From my understanding, the logic is: there are many barefoot children in developing countries –> being barefoot puts children at risk of injury and diseases that are often not easily treated –> if children are given shoes they are less likely to contract disease and are more likely to attend school –> the more children that attend school the better –> the more kids in school the better the future of entire communities.

This is not too difficult to swallow. Less convincing however, is what their equation is essentially saying: shoes = improved future.

TOMS is stating that there is a relationship between shoes and incidences of disease and injury, healthcare, school attendance, success in school, and community-level development. If there’s anything I gained from my pricey graduate education, it was a habit of being wary of claims like this. It sounds nice, but I have seen no evidence that more children wearing shoes is related to a decline in poverty or improved communities.

Could it hurt to have more children wearing shoes? Probably not. But the result of more children wearing shoes, based on what we know, is likely to be… more children are wearing shoes. In some places, children need to wear shoes in order to attend school, so arguably the kids that get shoes could attend school when before they could not. But this does not translate into a “better chance of improving the future” of entire communities. My beef here is pretty much what it is about “The Girl Effect” – that nobody should be promising that inputs as simple as shoes or goats or scholarships, are going to result in community or country-level outputs.

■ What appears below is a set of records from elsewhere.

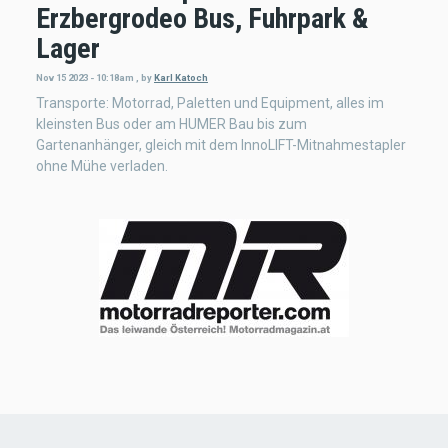
Erzbergrodeo Bus, Fuhrpark &
Lager
Nov 15 2023 - 10:18am
,
by
Karl Katoch
Transporte: Motorrad, Paletten und Equipment, alles im
kleinsten Bus oder am HUMER Bau bis zum
Gartenanhänger, gleich mit dem InnoLIFT-Mitnahmestapler
ohne Mühe verladen.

If what we’re interested in is improving health and school attendance, it would make a lot more sense to put money into addressing what is actually hampering health and attendance. Most illness and death among children in developing countries is due to unsafe water and sanitation. The reasons that children don’t attend school are multiple and complex, and include economic, social, and political factors. We know how to improve health among children, but unfortunately it’s not as easy (or as hip) as a pair of TOMS.

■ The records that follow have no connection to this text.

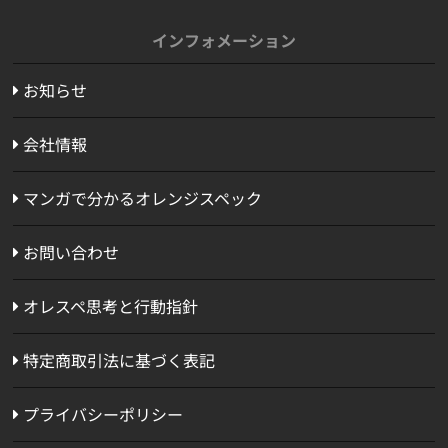
インフォメーション
お知らせ
会社情報
マンガで分かるオレンジスペック
お問い合わせ
オレスペ思考と行動指針
特定商取引法に基づく表記
プライバシーポリシー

Cute kid and his pair of TOMS

Cultural Symbol

So why isn’t TOMS, instead of donating shoes, donating money to health organizations, or towards building latrines, or administering vaccines? Well, would you be as likely to buy a pair of TOMS if instead of a promise to give a similar pair to a child in need, they promised to give to respected nonprofits and charities? Probably you would, but not most people. The One for One model is very compelling, and something about giving something as cool as shoes allows us to dig in our wallets much more freely than say, seeing a photo of a pit latrine. More importantly, TOMS has done an extraordinary job of building an iconic product. To annoyingly and grossly generalize: people who wear TOMS are usually pretty hip. They are people who think about what they wear. Some, maybe a lot, are people who are maybe a little more likely to be aware of, and care about, poor people. And caring, in and of itself, has become a little hip. Wearing a pair of TOMS says that you’re in the loop, you’re a citizen of the world, you care. And this has much more to do with TOMS’ marketing and the kind of person that products like TOMS appeals to, than it has to do with the actual good that TOMS does.

I have nothing against dressing well. I fully support it. I also want people to care about the companies they buy from. But I think TOMS, and similar companies/organizations, may have become the poverty equivalent of green-washing. I’d love to see more socially-conscious companies go mainstream, just as it has been nice to see environmentally friendly products become more widely embraced. However, just as you or I should be wary of a dish soap that claims to end climate change, so should we not buy into the idea that shoes, or crocheted hats, or any other product is going to end poverty in entire communities. Let’s dress well, let’s care, but let’s not pretend that doing either of these things is going to seriously address problems as widespread and complex as poor health and education in poor communities. That work is much more difficult, and much less glamorous, than pulling on a pair of shoes.